1. A method for preparing a phycoerythrin fluorescent probe, characterized by, Includes the following steps: 1) Phycoerythrin and heterobifunctional cross-linking agent SPDP were mixed and reacted in the dark to obtain modified phycoerythrin; The molar ratio of the heteromorphic bifunctional crosslinking agent SPDP to phycoerythrin is 5–640:1; 2) Mix the DTT solution and the modified phycoerythrin, and react in the dark to obtain thiolated phycoerythrin; 3) Superoxide dismutase and heterobifunctional cross-linking agent SPDP were mixed and cross-linked to obtain pyridine disulfide-modified superoxide dismutase.
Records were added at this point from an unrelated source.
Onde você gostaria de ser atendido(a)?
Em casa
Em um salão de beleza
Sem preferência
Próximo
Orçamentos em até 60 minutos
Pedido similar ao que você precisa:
The molar ratio of the heterobifunctional cross-linking agent SPDP to superoxide dismutase is 25–800:1; 4) Mix thiolated phycoerythrin and pyridine disulfide-modified superoxide dismutase, and perform a light-protected coupling reaction to obtain a phycoerythrin fluorescent probe.

2. The production method according to claim 1, characterized by, Step 1) The concentration of phycoerythrin is 0.03-0.08 mg / mL; the temperature of the light-protected reaction is 22-27°C; and the time of the light-protected reaction is 1-3 h.
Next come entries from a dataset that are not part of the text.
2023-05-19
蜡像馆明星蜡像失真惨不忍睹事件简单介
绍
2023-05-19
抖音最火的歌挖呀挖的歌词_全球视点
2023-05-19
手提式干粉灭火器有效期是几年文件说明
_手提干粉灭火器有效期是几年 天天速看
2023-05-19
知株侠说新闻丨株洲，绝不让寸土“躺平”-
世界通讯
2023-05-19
3. The preparation method according to claim 1, characterized in that, Step 2) The concentration of the DTT solution is 100-200 mmol / L, and the volume ratio of the DTT solution to the modified phycoerythrin is 1:10-50; The temperature for the light-protected reaction is 22–27°C, and the time for the light-protected reaction is 20–40 min.
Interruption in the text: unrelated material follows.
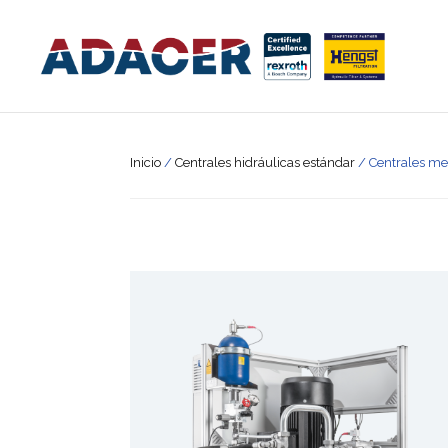
Inicio
/
Centrales hidráulicas estándar
/ Centrales m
4. The method of claim 1, wherein, Step 3) The cross-linking reaction is carried out at a temperature of 22-27°C for 12-24 hours.

5. The preparation method according to claim 1, characterized in that, In step 4), the molar ratio of thiolated phycoerythrin to pyridine disulfide-modified superoxide dismutase is 1:

1.

6. The method of claim 1, wherein, Step 4) The temperature of the light-protected coupling reaction is 22-27°C, and the time of the light-protected coupling reaction is 12-24 hours.

7. The phycoerythrin fluorescent probe prepared by the preparation method according to any one of claims 1 to 6.

8. The application of the phycoerythrin fluorescent probe prepared by the preparation method according to any one of claims 1 to 6 or the phycoerythrin fluorescent probe according to claim 7 in the preparation of products for dynamic monitoring of oxidative stress.

9. Use according to claim 8, characterized in that, The concentration of the phycoerythrin fluorescent probe is 1–50 μg / mL, and the reaction time of the phycoerythrin fluorescent probe is 15–120 min.